И главное – откуда такая уверенность, что в твоем любезном Отечестве дед или отец дантиста не выбивал зубы на допросе? Не вырывал ногти. Не ломал пальцы. Газовых камер, может, и не было, но и без них погубили людей запредельно. Слова вроде как другие, язык другой, а дела…
Опять вопрос: чувствует ли что-нибудь земля, та самая, которая под ногами, ухоженная, вспаханная заботливыми руками, когда ее устилают человечьим прахом? Когда зарывают в нее гекатомбы убиенных, замученных. Или она безучастна?
Все эти образцовые, можно сказать, поля, луга, леса и перелески, реки и озера… Ведают ли про людское? И есть ли отзвуки в мире духов? Или все это обычные бредни?
Говорят: пепел стучит в крови. А стучит ли? Или все так и растворяется бесследно в воздусях?
Одна знакомая уехала в Гамбург вместе с семьей – с мужем и двумя детьми, мужа пригласили работать, редкий случай, вот уже лет двадцать там, если не больше. Дети шпрехают лучше, чем по-русски. Выучились, работать устроились прилично, по миру ездят. Достаток. Дом – полная чаша, рядом парк и озеро, птички щебечут, травка на газонах аккуратно пострижена, цветочки на подоконниках райские.
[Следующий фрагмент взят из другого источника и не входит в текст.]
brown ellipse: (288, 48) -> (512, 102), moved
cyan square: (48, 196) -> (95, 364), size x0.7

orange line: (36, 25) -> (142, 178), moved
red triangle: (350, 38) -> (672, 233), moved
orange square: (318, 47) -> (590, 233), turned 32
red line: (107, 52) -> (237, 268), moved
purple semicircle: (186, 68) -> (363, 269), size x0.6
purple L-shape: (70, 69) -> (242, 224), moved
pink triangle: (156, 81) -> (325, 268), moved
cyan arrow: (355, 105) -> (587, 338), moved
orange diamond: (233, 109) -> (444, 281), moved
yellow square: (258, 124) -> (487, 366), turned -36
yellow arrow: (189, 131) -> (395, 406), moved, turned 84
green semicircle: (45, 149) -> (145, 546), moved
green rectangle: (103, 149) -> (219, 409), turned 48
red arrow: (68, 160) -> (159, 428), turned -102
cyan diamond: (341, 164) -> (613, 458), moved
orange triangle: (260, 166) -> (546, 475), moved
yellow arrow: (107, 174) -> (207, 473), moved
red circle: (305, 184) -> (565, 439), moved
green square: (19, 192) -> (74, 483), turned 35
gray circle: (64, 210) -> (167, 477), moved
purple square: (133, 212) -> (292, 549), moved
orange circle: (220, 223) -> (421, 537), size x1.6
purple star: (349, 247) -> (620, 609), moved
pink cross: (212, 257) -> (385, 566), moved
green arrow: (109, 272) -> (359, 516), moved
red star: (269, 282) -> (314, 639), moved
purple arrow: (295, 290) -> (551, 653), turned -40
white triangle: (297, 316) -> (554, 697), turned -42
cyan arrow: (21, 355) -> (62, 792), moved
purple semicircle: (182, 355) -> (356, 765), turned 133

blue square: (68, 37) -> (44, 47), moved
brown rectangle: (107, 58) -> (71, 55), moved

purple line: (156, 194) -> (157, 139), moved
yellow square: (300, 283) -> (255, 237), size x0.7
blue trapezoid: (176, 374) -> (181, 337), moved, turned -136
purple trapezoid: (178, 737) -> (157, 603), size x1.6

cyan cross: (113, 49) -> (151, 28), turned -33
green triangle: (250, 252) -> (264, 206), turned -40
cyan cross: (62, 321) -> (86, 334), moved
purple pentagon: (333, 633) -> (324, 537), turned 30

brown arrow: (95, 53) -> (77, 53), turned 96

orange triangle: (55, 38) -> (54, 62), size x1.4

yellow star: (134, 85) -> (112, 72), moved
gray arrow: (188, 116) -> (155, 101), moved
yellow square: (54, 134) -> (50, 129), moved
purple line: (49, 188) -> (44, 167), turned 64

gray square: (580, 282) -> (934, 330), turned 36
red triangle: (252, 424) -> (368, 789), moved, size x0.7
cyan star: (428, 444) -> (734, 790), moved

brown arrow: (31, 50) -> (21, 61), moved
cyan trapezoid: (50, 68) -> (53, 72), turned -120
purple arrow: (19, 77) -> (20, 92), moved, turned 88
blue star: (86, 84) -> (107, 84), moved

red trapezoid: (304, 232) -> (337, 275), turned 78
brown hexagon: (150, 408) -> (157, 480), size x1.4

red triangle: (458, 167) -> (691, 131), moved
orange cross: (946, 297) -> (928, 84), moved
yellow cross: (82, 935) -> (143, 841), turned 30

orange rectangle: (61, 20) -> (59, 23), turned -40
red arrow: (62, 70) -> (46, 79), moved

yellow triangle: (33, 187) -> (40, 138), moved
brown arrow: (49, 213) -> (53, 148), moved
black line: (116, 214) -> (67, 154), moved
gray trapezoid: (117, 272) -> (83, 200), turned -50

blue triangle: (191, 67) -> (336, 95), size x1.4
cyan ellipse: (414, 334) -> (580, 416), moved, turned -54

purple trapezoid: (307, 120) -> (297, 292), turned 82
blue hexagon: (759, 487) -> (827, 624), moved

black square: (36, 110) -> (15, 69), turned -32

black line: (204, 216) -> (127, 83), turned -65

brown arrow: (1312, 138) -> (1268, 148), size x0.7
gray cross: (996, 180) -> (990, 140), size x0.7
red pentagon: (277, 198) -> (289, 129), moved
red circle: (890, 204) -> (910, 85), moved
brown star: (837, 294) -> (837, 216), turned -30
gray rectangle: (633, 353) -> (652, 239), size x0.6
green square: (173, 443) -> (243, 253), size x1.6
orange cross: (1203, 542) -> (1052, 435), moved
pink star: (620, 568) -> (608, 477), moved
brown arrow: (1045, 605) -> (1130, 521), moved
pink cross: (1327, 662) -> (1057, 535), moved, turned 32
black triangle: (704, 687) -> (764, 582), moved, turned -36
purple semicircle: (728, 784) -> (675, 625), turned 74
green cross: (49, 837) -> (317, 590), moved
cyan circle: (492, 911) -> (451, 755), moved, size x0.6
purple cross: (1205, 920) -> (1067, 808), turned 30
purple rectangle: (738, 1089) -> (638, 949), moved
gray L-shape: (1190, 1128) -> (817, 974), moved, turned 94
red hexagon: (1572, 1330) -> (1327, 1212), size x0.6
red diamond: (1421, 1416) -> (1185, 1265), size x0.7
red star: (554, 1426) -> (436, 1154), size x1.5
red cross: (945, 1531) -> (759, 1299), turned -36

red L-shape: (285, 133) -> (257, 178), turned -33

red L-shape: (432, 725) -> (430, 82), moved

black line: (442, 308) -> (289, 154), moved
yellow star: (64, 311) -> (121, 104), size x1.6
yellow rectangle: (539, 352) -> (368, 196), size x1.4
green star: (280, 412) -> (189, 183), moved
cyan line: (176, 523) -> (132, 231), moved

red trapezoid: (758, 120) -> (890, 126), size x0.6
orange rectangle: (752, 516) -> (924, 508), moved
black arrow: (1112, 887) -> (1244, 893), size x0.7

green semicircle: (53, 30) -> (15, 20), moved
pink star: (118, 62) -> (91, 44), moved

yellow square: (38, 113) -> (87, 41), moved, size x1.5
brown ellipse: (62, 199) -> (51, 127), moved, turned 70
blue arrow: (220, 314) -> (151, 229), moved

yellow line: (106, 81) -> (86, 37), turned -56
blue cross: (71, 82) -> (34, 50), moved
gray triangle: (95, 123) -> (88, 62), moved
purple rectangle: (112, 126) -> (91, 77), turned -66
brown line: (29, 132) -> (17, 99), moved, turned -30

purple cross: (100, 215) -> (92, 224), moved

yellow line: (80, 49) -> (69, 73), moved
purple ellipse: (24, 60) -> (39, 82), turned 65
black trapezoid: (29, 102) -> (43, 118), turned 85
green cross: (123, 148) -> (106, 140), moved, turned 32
В общем, все тип-топ. Время от времени наведываясь в родной город, она звонит мне и расспрашивает про жизнь, про общих знакомых, про то да се. И при этом как-то странно похохатывает, непонятно с чего, спросит что-нибудь и тут же нервно хи-хи…
Ощущение, что с ней не все в порядке. С каждым годом больше. Может, и не связано никак с тем самым, только чудится, однако, что не просто так. Будто ей неловко за саму себя, за то, что она там, за то, что ей хорошо (или не очень?). Про свою жизнь если и говорит, то мало и как-то невнятно, подавай ей нашего, здешнего, остренького, кисленького.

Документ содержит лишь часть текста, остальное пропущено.